Gas: l’UE chiede agli Stati un taglio dei consumi del 15% da agosto

La Commissione europea ha presentato la proposta per la creazione di un nuovo strumento legislativo per la riduzione del consumo di gas

La Commissione europea ha proposto agli Stati membri dell'UE l'adozione su base volontaria di un piano che li vincolerebbe a risparmiare il 15% dei consumi di energia rispetto alla media del periodo degli ultimi 5 anni nel campo dell'industria.
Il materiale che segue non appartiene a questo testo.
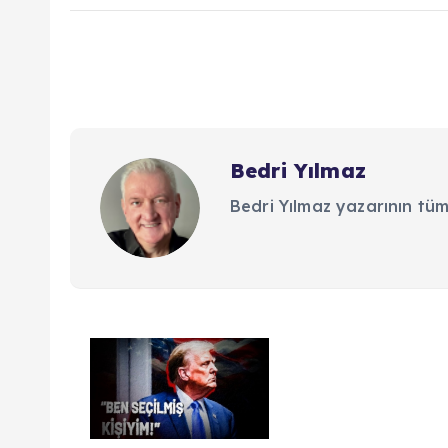
Bedri Yılmaz
Bedri Yılmaz yazarının tüm
Y
a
Se approvato, il piano "Risparmiare gas per un inverno sicuro", obbligherebbe i governi a ridurre i consumi dal primo agosto 2022 al 31 marzo 2023 per far fronte a possibili interruzioni di forniture di gas dalla Russia.

In caso di rischio di una grave crisi di gas o di una domanda eccezionalmente elevata, l'Unione può dichiarare lo stato di allerta sulla sicurezza energetica se richiesta da almeno 3 Stati membri, obbligando a una riduzione della domanda di gas in tutti i Paesi UE. La guida garantisce coordinamento e solidarietà tra gli Stati membri, "con l'obiettivo di ridurre i potenziali impatti negativi sull'economia, sulla competitività industriale e sull'occupazione e non si applica alle famiglie e ai servizi pubblici essenziali (scuole e ospedali)". Entro la fine di settembre, dopo aver consultato la Commissione, gli Stati dovranno aggiornare i propri piani di emergenza nazionali, definendo le possibili misure da adottare in questo scenario in campi come la fornitura di fonti energetiche alternative alle industrie e il riscaldamento degli immobili.